TRY IT:
Restate the data word for word and leave the images out.

RECORDS SHOWN Start Marker

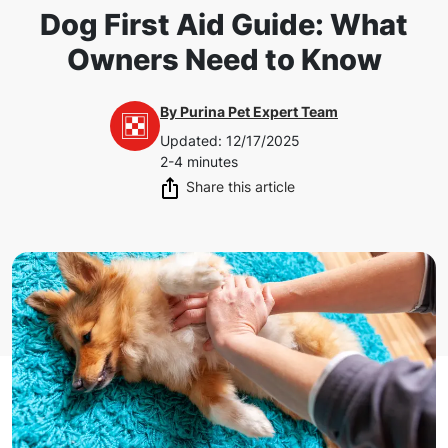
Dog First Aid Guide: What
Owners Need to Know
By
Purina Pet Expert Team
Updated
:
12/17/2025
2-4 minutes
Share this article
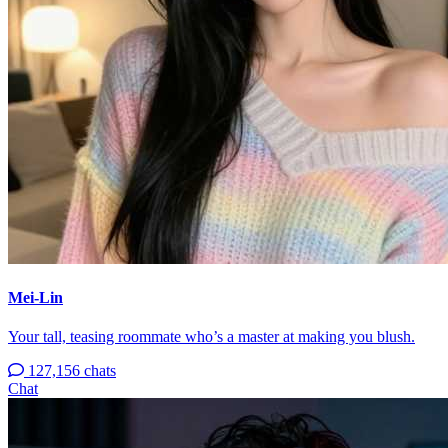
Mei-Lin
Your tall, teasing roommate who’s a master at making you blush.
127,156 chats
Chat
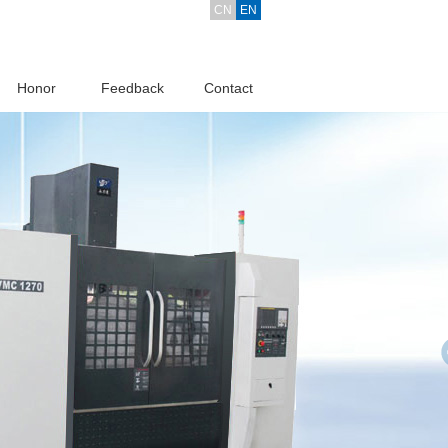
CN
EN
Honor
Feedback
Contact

RECORDS SHOWN End Marker

RESPONSE:
Dog First Aid Guide: What
Owners Need to Know
By
Purina Pet Expert Team
Updated
:
12/17/2025
2-4 minutes
Share this article
Mei-Lin
Your tall, teasing roommate who’s a master at making you blush.
127,156 chats
Chat
CN
EN
Honor
Feedback
Contact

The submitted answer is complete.